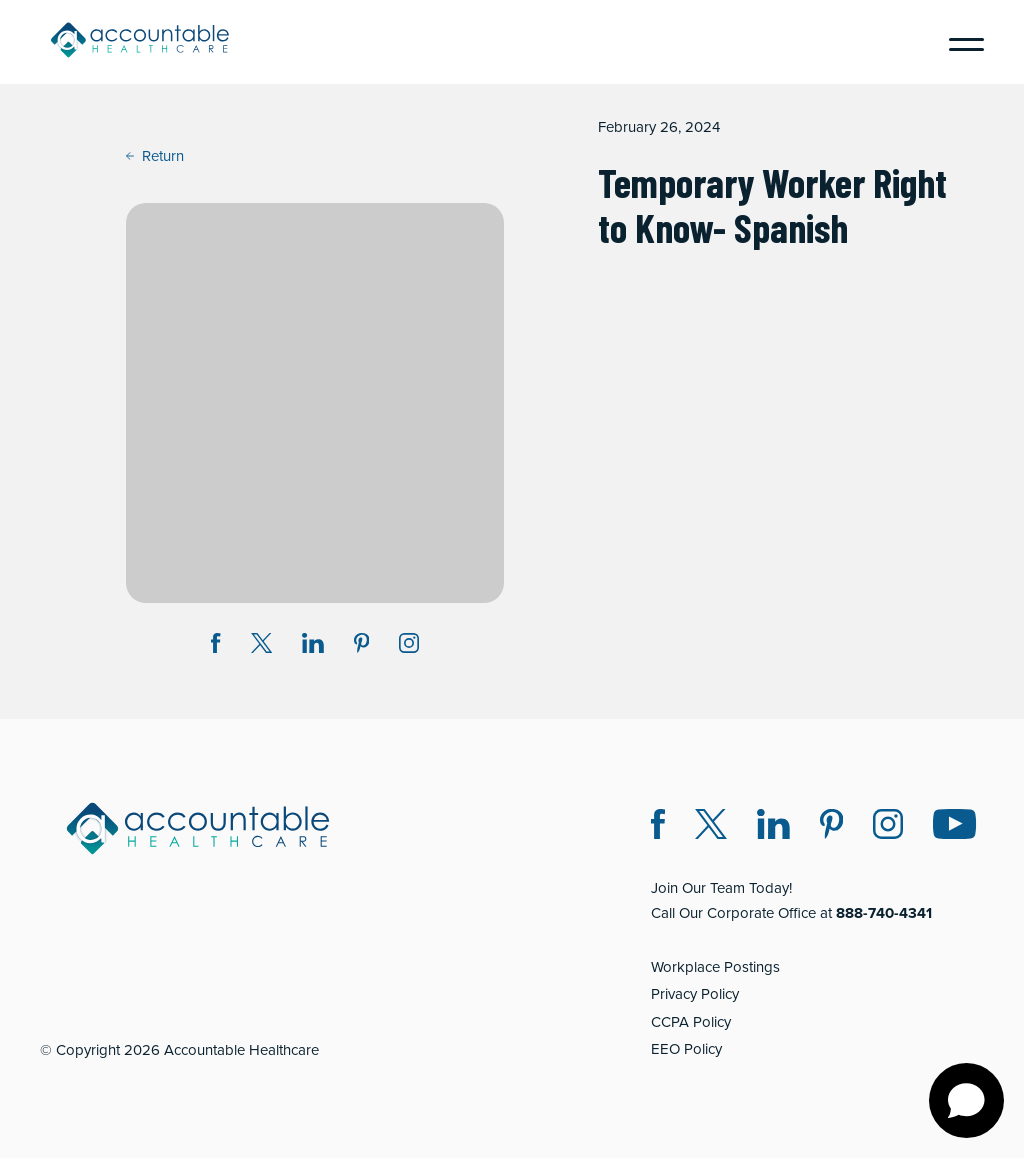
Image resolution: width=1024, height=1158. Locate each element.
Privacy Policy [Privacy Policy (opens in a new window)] (695, 994)
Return (155, 156)
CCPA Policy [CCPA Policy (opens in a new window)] (691, 1022)
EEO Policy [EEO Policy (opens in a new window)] (686, 1049)
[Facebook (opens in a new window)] (658, 827)
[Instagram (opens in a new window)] (409, 646)
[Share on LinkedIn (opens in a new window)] (313, 646)
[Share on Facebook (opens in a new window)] (216, 646)
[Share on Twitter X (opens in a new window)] (261, 646)
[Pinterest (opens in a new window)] (831, 827)
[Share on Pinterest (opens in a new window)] (362, 646)
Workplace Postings (715, 967)
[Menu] (959, 42)
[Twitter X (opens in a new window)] (711, 827)
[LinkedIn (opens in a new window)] (773, 827)
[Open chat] (966, 1100)
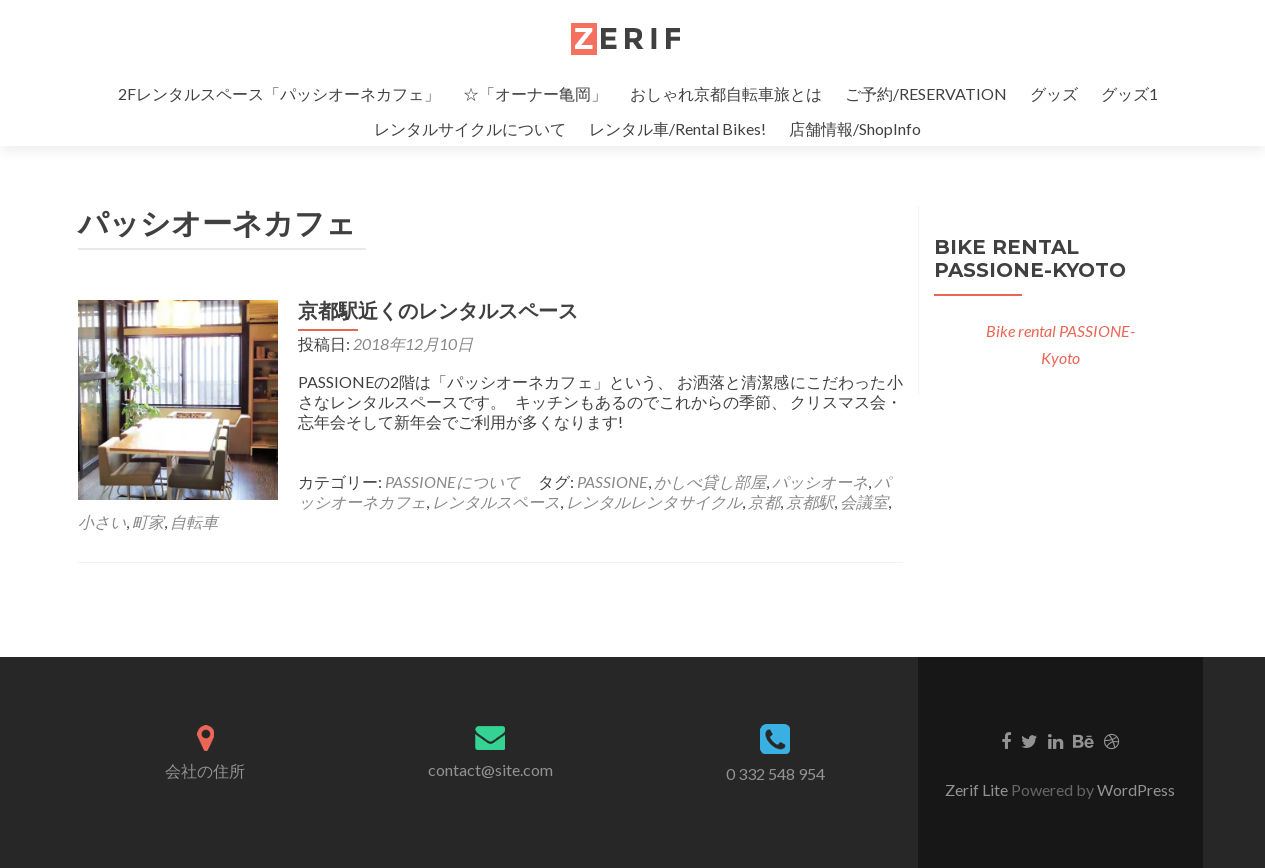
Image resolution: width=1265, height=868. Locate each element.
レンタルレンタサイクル (654, 501)
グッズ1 (1129, 93)
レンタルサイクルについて (470, 128)
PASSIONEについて (452, 481)
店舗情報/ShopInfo (855, 128)
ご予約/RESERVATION (926, 93)
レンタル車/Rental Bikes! (677, 128)
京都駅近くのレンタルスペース (438, 311)
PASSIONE (612, 481)
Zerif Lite (978, 789)
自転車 (194, 521)
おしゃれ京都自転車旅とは (726, 93)
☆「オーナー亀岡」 (535, 93)
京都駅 (810, 501)
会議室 (864, 501)
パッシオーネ (820, 481)
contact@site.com (490, 769)
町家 (148, 521)
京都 (764, 501)
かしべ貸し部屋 (710, 481)
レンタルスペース (496, 501)
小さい (102, 521)
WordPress (1136, 789)
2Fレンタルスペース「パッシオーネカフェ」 (279, 93)
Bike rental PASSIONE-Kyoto (1030, 258)
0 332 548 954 (775, 773)
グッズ (1054, 93)
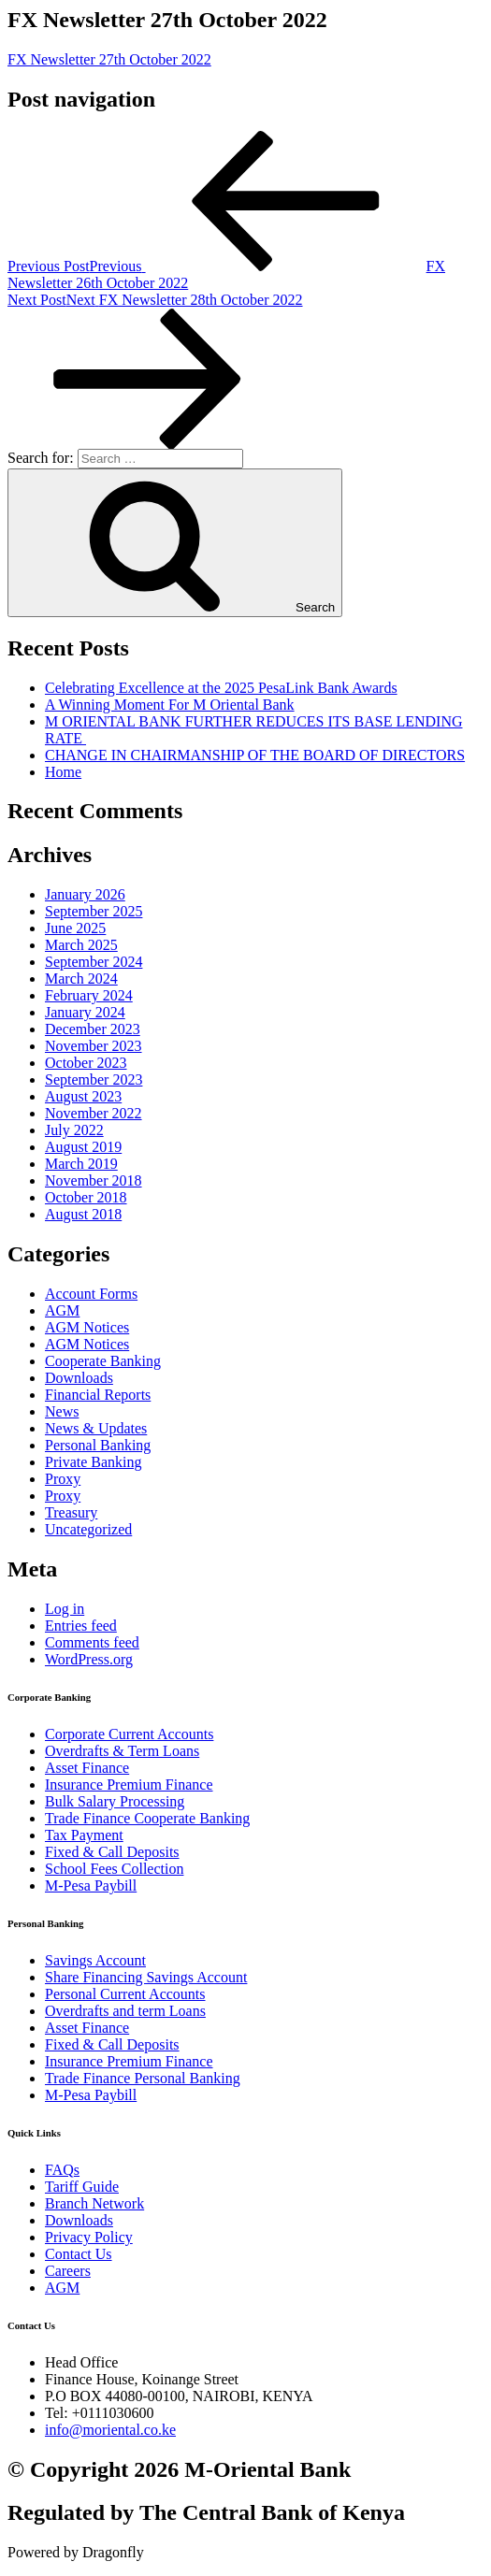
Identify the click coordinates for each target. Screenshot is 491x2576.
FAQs (62, 2170)
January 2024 (85, 1012)
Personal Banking (98, 1445)
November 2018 (93, 1180)
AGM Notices (87, 1327)
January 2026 (85, 894)
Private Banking (93, 1462)
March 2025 (81, 945)
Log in (64, 1609)
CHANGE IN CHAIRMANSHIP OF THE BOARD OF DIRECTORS (255, 755)
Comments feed (92, 1642)
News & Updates (96, 1428)
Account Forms (91, 1294)
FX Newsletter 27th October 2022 (109, 59)
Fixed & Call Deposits (112, 1852)
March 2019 (81, 1164)
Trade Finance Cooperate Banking (147, 1818)
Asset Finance (87, 1768)
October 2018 (86, 1197)
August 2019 (83, 1147)
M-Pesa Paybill (91, 1885)
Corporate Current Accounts (129, 1734)
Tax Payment (84, 1835)
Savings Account (95, 1960)
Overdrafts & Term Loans (122, 1751)
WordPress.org (89, 1659)
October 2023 (86, 1063)
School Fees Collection (114, 1869)
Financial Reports (98, 1395)
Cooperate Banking (103, 1361)
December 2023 (92, 1029)
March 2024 (81, 978)
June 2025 (75, 928)
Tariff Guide (82, 2187)
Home (63, 772)
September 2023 (93, 1079)
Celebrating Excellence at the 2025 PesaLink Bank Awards (221, 688)
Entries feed (81, 1625)
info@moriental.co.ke (110, 2430)
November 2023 (93, 1046)
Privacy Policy (89, 2237)
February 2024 (89, 995)
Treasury (71, 1512)
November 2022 (93, 1113)
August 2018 (83, 1214)
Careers (68, 2271)
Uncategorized (88, 1529)
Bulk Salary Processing (114, 1801)
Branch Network (94, 2203)
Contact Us (78, 2254)
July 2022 (74, 1130)
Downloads (79, 1378)
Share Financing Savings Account (146, 1977)
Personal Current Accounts (125, 1994)
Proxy (62, 1479)
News (62, 1411)
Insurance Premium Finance (129, 1784)
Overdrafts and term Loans (125, 2011)
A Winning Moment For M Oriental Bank (170, 704)
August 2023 (83, 1096)
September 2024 (93, 962)
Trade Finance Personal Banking (142, 2078)
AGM (62, 1310)
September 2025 (93, 911)
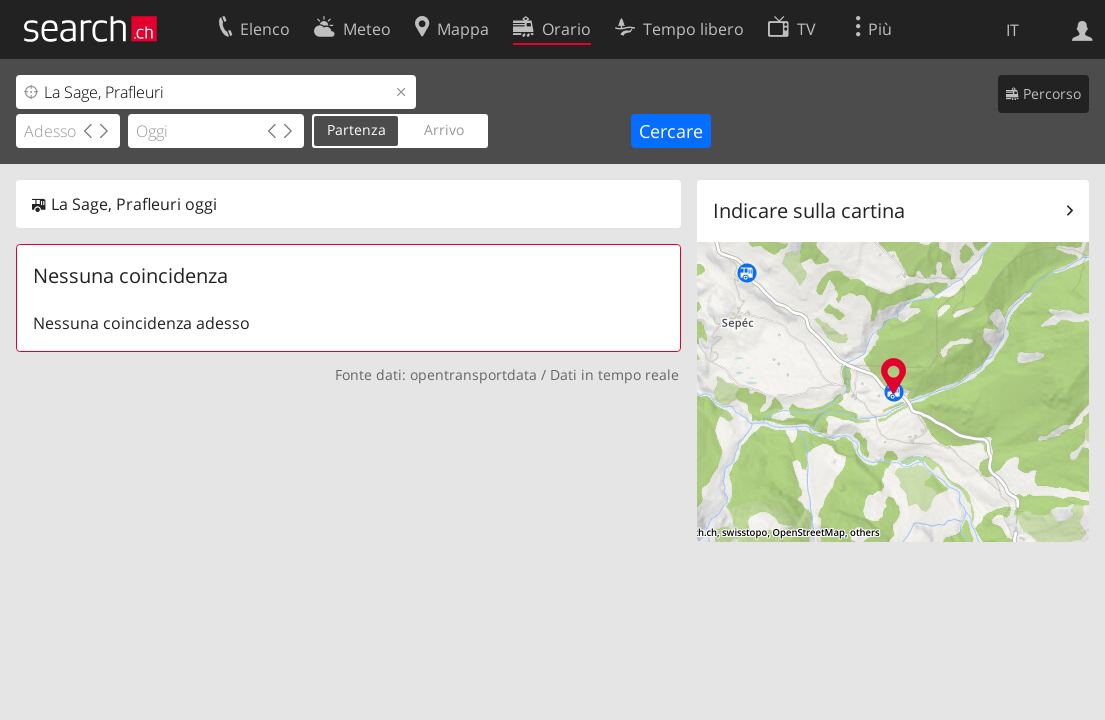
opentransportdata (473, 374)
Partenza (356, 129)
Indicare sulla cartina (809, 210)
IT (1012, 30)
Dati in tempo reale (614, 374)
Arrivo (444, 129)
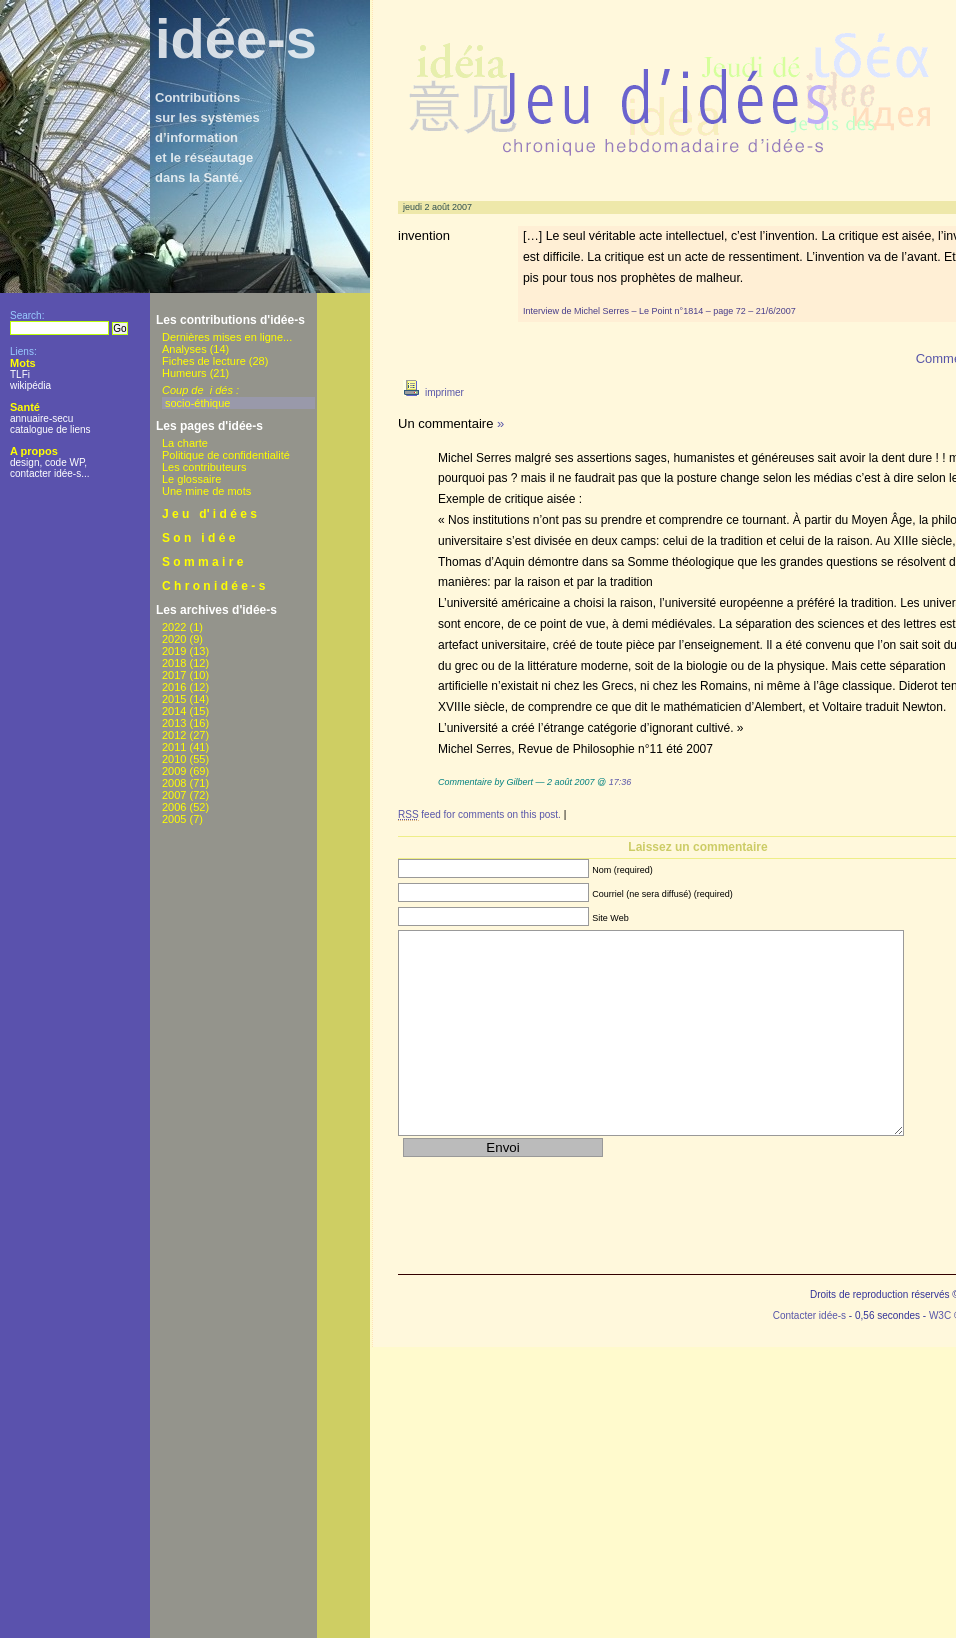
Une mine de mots (206, 491)
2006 (174, 807)
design (24, 462)
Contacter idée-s (809, 1315)
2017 (174, 675)
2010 (174, 759)
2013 (174, 723)
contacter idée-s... (49, 473)
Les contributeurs (204, 467)
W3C (940, 1315)
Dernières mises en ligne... (227, 337)
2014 (174, 711)
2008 (174, 783)
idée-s (236, 38)
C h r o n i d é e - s (213, 586)
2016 (174, 687)
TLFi (20, 374)
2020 (174, 639)
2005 (174, 819)
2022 (174, 627)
______
§ **EXERCISE BRIEF**: Would you output the lines above from the line holding "かしべ貸し部屋 (710, 481)" up to and including the line holding "Proxy (62, 1479)", exactly and only those, with no pictures?

§ **REPLY**:
かしべ貸し部屋 (710, 481)
レンタルスペース (496, 501)
小さい (102, 521)
WordPress (1136, 789)
2Fレンタルスペース「パッシオーネカフェ」 (279, 93)
Bike rental PASSIONE-Kyoto (1030, 258)
0 332 548 954 (775, 773)
グッズ (1054, 93)
Identify the click coordinates for each target. Screenshot is 491x2576.
FAQs (62, 2170)
January 2024 (85, 1012)
Personal Banking (98, 1445)
November 2018 (93, 1180)
AGM Notices (87, 1327)
January 2026 (85, 894)
Private Banking (93, 1462)
March 2025 (81, 945)
Log in (64, 1609)
CHANGE IN CHAIRMANSHIP OF THE BOARD OF DIRECTORS (255, 755)
Comments feed (92, 1642)
News & Updates (96, 1428)
Account Forms (91, 1294)
FX Newsletter 27th October 2022 (109, 59)
Fixed & Call Deposits (112, 1852)
March 2019 (81, 1164)
Trade Finance Cooperate Banking (147, 1818)
Asset Finance (87, 1768)
October 2018 (86, 1197)
August 2019 (83, 1147)
M-Pesa Paybill (91, 1885)
Corporate Current Accounts (129, 1734)
Tax Payment (84, 1835)
Savings Account (95, 1960)
Overdrafts & Term Loans (122, 1751)
WordPress.org (89, 1659)
October 2023 (86, 1063)
School Fees Collection (114, 1869)
Financial Reports (98, 1395)
Cooperate Banking (103, 1361)
December 2023 (92, 1029)
March 2024 (81, 978)
June 2025 (75, 928)
Tariff Guide (82, 2187)
Home (63, 772)
September 2023 (93, 1079)
Celebrating Excellence at the 2025 PesaLink Bank Awards (221, 688)
Entries feed (81, 1625)
info@moriental.co.ke (110, 2430)
November 2023 (93, 1046)
Privacy Policy (89, 2237)
February 2024 (89, 995)
Treasury (71, 1512)
November 2022 (93, 1113)
August 2018 (83, 1214)
Careers (68, 2271)
Uncategorized (88, 1529)
Bulk Salary Processing (114, 1801)
Branch Network (94, 2203)
Contact Us (78, 2254)
July 2022 (74, 1130)
Downloads (79, 1378)
Share Financing Savings Account (146, 1977)
Personal Current Accounts (125, 1994)
Proxy (62, 1479)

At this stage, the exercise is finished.